Although Carolan delivered himself but indifferently in English, he did not like to be corrected for his solecisms. A self-sufficient gentleman of the name of O’Dowd, or Dudy, as it is sometimes pronounced, once asked him why he attempted a language of which he knew nothing. “I know a little of it,” Carolan replied. “If so,” says the other, “what is the English for Bundoon, (a facetious Irish term for the seat of honour,)” “Oh,” said the bard, with an arch smile, “I think the properest English for Bundoon is Billy Dudy!” The gentleman was ever after known by the name of Bundoon Dudy.

Carolan died in the year 1737, at Alderford, the house of his old and never-failing patroness, Mrs. M‘Dermott. Feeling his end approaching, he called for his harp, and played his well known “Farewell to Music,” in a strain of tenderness which drew tears from the eyes of his auditory. His last moments were spent in prayer, until he calmly breathed his last, at the age of about sixty seven years. Upwards of sixty clergymen of different denominations, a number of gentlemen from the neighbouring counties, and a vast concourse of country people, assembled to pay the last mark of respect to their favourite bard, one whose death has caused a chasm in the bardic annals of Ireland. But he lives in his own deathless strains; and while the charms of melody hold their sway over the human heart, the name of carolan will be remembered and revered.

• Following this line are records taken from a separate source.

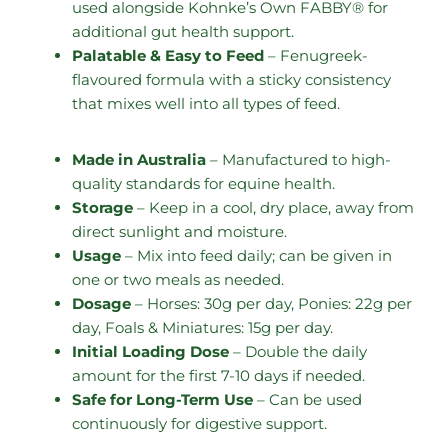
used alongside Kohnke’s Own FABBY® for
additional gut health support.
Palatable & Easy to Feed
– Fenugreek-
flavoured formula with a sticky consistency
that mixes well into all types of feed.
Made in Australia
– Manufactured to high-
quality standards for equine health.
Storage
– Keep in a cool, dry place, away from
direct sunlight and moisture.
Usage
– Mix into feed daily; can be given in
one or two meals as needed.
Dosage
– Horses: 30g per day, Ponies: 22g per
day, Foals & Miniatures: 15g per day.
Initial Loading Dose
– Double the daily
amount for the first 7-10 days if needed.
Safe for Long-Term Use
– Can be used
continuously for digestive support.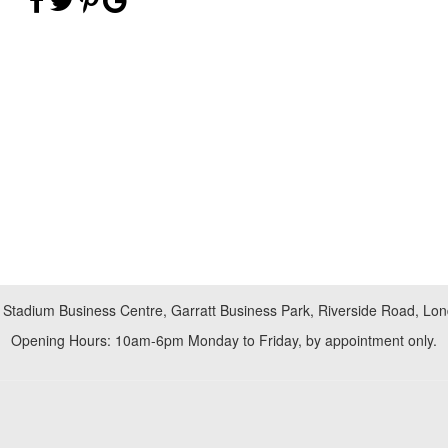
 Stadium Business Centre, Garratt Business Park, Riverside Road, L
Opening Hours: 10am-6pm Monday to Friday, by appointment only.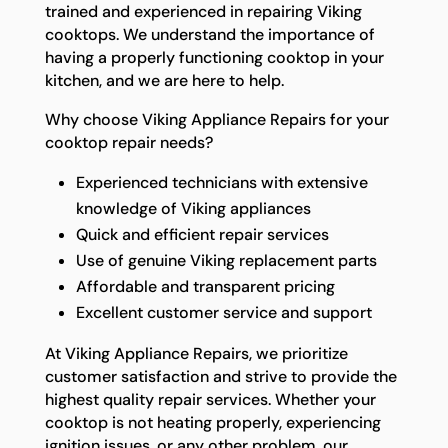
trained and experienced in repairing Viking
cooktops. We understand the importance of
having a properly functioning cooktop in your
kitchen, and we are here to help.
Why choose Viking Appliance Repairs for your
cooktop repair needs?
Experienced technicians with extensive
knowledge of Viking appliances
Quick and efficient repair services
Use of genuine Viking replacement parts
Affordable and transparent pricing
Excellent customer service and support
At Viking Appliance Repairs, we prioritize
customer satisfaction and strive to provide the
highest quality repair services. Whether your
cooktop is not heating properly, experiencing
ignition issues, or any other problem, our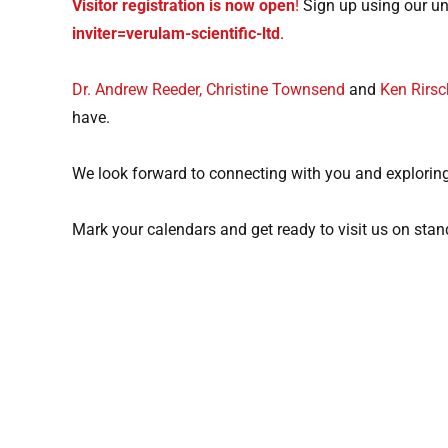
Visitor registration is now open
!
Sign up using our uni
inviter=verulam-scientific-ltd
.
Dr. Andrew Reeder,
Christine Townsend
and
Ken Rirsc
have.
We look forward to connecting with you and exploring
Mark your calendars and get ready to visit us on sta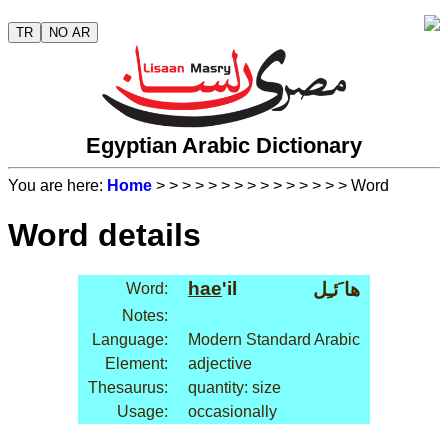
TR
NO AR
Egyptian Arabic Dictionary
You are here:
Home
>
>
>
>
>
>
>
>
>
>
>
>
>
>
> Word
Word details
hae
'il
ها َئـِل
Word:
Notes:
Language:
Modern Standard Arabic
Element:
adjective
Thesaurus:
quantity: size
Usage:
occasionally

In an early number we will give the life of Thomas Furlong, the gifted translator of Carolan’s remains, and of other ancient relics. We conclude our present article with the following translation of a humorous reply which Carolan made to a gentleman who was pressing him to prolong his stay at his house:

“If to a friend’s house thou shouldst repair

Pause and take heed of ling’ring idly there;

Thou may’st be welcome, but, ’tis past a doubt,

Long visits soon will wear the welcome out.”

NOTE

* Moore in his life of Byron, remarks that the noble poet would lie for hours together on the sea-shore in a kind of ecstacy.